In schoolchildren ST (≥ 2 h/day) was associated with CMR; likewise, 5 h/day of ST showed the highest association with CMR. Similar results have been reported, for example, by a study carried out in adolescents that found that participants with prolonged ST had the highest levels of glucose and non-HDL-C. The authors concluded that higher levels of PA appeared to be more important than low levels of ST for CMR (33). Likewise, another investigation reported that ST was positively associated with CMR in overweight/obese adolescents (34). In this line, a previous study found that students with high ST levels had significantly higher anthropometric parameters including BMI and WC; furthermore, the findings of this study showed that the joint association of high ST and low PA is directly associated with abdominal obesity and overweight (35). Nowadays, despite accumulating evidence linking ST with poorer health outcomes among children, this prevalence continues to increase (36); consistent with that, a study showed that children with over 3 hours of ST had higher fat mass and insulin resistance than peers with lower levels of ST (37).
In our sample schoolchildren with low nutritional level showed an association with obesity and CMR. Consistent with that, a study carried out in adolescents found that higher intakes of fruit and non-starchy vegetables, dairy products, and grains were independently associated with having fewer CMR factors; likewise, the authors concluded that healthy food consumption patterns during adolescence may prevent CMR (12). Likewise, an investigation performed in Chinese schoolchildren reported that several dietary factors, such as sugar consumption, were significantly correlated with CMR (38). Along these lines, a previous study that included a prospective analysis with data from baseline and both 7- and 10-year follow-up reported that adherence at 7 years of age to a dietary pattern rich in energy-dense foods and processed meat, and low in vegetables, may increase several CMR factors at 10 years of age (39).
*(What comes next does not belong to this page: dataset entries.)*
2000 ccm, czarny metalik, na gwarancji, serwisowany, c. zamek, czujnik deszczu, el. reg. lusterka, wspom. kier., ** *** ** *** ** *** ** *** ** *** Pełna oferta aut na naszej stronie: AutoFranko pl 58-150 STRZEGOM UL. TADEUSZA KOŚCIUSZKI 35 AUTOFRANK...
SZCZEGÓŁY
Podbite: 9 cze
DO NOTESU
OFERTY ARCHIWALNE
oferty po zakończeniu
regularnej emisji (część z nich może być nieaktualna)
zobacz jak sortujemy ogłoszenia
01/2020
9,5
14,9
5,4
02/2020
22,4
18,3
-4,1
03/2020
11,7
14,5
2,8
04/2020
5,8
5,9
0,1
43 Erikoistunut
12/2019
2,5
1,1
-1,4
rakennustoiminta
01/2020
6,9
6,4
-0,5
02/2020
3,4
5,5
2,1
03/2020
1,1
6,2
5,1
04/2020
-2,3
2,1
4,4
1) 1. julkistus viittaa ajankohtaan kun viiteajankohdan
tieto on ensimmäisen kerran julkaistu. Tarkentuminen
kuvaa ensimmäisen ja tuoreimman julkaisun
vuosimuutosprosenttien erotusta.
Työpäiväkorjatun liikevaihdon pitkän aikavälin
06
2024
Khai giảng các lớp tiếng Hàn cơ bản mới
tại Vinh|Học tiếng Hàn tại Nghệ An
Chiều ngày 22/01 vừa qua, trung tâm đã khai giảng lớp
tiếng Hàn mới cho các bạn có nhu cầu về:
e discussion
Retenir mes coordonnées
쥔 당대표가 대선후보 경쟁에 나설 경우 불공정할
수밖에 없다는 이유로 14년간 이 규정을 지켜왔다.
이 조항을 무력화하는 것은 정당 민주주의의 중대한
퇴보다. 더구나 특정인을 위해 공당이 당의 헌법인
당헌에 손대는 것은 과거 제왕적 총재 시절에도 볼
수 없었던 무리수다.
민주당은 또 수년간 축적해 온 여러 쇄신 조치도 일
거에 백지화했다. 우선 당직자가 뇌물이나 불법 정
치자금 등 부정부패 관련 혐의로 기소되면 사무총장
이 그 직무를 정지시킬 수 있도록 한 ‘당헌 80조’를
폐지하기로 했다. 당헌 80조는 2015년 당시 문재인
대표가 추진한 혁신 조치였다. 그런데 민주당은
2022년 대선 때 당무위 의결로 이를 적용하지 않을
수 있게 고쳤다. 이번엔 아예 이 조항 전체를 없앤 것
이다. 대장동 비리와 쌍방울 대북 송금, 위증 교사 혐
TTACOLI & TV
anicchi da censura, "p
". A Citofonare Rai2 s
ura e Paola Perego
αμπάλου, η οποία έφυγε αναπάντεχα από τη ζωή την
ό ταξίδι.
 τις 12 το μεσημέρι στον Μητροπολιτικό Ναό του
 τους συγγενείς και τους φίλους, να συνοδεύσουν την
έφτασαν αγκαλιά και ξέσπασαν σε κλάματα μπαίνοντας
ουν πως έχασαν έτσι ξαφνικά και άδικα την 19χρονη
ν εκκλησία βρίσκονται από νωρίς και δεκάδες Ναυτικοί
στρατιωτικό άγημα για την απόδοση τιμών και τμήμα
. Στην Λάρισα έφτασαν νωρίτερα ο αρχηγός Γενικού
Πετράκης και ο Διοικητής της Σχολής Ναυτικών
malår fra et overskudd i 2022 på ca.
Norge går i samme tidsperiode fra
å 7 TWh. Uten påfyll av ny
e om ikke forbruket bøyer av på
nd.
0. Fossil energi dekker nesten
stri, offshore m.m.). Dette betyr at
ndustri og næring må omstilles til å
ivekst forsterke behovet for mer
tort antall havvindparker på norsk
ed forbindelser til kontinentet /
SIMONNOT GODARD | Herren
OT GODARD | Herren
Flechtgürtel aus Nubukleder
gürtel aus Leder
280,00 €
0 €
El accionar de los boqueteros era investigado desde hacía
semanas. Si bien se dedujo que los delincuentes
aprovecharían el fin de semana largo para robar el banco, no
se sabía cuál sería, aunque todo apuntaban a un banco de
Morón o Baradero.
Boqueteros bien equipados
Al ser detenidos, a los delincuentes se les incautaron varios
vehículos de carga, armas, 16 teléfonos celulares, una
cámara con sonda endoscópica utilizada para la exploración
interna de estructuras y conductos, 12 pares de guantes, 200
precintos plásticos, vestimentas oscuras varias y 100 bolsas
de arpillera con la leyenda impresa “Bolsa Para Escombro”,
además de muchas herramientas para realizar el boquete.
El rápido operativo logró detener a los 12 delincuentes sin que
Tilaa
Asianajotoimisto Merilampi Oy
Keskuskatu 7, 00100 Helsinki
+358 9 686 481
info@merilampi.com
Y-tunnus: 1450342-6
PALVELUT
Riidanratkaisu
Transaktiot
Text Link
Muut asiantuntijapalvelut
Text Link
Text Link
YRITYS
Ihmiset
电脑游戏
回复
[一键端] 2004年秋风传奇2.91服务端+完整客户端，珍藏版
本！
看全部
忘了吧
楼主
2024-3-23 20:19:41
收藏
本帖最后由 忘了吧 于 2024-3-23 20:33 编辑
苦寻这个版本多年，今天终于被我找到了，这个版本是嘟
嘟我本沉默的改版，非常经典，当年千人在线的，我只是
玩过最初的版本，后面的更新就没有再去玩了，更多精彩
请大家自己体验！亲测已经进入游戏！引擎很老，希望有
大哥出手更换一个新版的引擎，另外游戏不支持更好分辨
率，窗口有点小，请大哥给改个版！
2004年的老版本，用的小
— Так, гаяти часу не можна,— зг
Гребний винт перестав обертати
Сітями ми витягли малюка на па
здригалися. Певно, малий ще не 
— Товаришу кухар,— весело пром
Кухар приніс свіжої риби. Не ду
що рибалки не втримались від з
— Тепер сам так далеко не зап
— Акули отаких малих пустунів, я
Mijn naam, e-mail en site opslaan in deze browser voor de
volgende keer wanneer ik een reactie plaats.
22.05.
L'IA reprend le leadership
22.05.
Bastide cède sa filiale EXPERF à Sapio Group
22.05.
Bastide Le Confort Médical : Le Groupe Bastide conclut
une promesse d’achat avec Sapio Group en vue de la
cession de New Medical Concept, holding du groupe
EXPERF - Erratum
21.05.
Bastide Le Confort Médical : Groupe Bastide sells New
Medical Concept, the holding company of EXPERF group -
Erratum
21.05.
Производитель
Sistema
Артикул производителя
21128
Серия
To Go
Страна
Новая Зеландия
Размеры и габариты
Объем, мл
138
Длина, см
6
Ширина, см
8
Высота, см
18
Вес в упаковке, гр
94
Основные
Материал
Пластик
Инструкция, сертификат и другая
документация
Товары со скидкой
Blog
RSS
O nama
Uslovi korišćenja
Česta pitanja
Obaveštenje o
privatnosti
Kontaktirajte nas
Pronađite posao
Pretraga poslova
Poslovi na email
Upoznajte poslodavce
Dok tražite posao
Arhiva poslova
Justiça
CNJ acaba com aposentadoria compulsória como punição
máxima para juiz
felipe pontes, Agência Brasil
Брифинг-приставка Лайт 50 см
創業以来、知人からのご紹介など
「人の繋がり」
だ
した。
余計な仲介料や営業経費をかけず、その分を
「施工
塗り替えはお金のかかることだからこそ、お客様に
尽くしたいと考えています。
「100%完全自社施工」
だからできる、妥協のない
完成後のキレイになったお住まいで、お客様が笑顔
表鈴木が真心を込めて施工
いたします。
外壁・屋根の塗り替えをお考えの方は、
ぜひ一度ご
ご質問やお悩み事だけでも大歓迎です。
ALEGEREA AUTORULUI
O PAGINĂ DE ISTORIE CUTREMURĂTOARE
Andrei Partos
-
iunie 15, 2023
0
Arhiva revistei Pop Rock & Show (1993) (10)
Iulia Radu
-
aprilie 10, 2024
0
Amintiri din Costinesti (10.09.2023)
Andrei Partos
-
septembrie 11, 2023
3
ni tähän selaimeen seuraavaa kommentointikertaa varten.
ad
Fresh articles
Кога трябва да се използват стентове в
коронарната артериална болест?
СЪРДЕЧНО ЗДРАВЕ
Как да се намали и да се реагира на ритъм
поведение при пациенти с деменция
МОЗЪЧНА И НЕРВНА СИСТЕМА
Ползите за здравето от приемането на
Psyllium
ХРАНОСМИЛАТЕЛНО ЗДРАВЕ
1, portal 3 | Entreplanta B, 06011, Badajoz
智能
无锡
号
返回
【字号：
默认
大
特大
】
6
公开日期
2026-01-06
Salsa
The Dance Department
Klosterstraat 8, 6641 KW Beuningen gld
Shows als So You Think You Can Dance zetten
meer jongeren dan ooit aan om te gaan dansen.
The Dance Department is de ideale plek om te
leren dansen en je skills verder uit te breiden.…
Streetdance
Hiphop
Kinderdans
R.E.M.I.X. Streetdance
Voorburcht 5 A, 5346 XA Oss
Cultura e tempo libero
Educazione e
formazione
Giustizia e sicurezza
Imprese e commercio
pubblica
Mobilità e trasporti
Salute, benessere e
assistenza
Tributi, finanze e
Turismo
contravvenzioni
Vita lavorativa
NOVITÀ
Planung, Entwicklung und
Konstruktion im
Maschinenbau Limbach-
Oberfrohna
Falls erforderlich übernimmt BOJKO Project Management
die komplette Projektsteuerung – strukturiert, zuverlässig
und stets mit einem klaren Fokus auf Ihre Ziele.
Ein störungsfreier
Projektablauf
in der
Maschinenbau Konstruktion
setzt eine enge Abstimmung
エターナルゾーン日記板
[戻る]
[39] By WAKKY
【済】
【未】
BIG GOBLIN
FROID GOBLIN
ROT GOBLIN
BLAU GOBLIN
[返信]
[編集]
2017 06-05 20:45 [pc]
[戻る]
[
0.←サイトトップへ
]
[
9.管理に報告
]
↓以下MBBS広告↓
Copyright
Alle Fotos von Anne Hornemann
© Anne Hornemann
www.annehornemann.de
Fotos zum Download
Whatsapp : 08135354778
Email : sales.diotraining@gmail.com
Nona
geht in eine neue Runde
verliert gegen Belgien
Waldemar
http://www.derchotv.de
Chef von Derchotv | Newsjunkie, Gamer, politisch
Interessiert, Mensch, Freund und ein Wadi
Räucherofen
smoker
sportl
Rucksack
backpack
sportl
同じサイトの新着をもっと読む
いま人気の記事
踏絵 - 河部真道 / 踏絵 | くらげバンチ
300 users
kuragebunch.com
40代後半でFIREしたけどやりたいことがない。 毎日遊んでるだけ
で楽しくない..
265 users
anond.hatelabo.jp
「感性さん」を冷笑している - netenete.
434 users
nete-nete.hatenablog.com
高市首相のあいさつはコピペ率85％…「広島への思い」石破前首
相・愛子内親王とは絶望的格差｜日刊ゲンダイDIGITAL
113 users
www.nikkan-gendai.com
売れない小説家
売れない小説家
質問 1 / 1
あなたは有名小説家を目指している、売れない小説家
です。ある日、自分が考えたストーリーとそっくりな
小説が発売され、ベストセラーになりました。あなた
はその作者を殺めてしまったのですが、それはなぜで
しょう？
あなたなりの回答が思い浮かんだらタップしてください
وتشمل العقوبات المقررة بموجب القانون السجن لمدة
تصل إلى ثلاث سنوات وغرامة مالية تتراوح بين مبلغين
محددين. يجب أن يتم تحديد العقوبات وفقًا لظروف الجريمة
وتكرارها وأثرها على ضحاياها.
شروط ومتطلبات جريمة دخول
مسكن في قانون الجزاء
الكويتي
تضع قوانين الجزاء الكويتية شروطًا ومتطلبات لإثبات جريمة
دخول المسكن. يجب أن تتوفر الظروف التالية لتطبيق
Furthermore, an investigation that used longitudinal observations made over a period of 2 years among 448 students reported that a reduction in the consumption of total dietary fat and sodium may contribute to the prevention of excess body weight and hypertension in children and younger people (40).
LIMITATIONS
This study has some limitations. Although we used standardized PA questionnaires, we did not use accelerometer devices, which would have provided the more precise quantification of PA and sedentary behavior as ST. The strengths of this study include that we examined several variables associated to CMR in children, as lifestyle and self-perception of HRQoL, that contribute to a better understanding of the serious problem of physical inactivity and childhood obesity.
CONCLUSION
In conclusion, Latin American schoolchildren who had felt sadness and loneliness (i.e., negative feelings) reported unhealthy lifestyles (i.e., lower nutritional level, more ST exposure, and low PA), obesity, and thus a higher burden of CMR. Therefore, perceived HRQoL (i.e., feelings reported in KIDSCREEN-10) are an important tool that should be considered to prevent early unhealthy lifestyles and CMR in schoolchildren.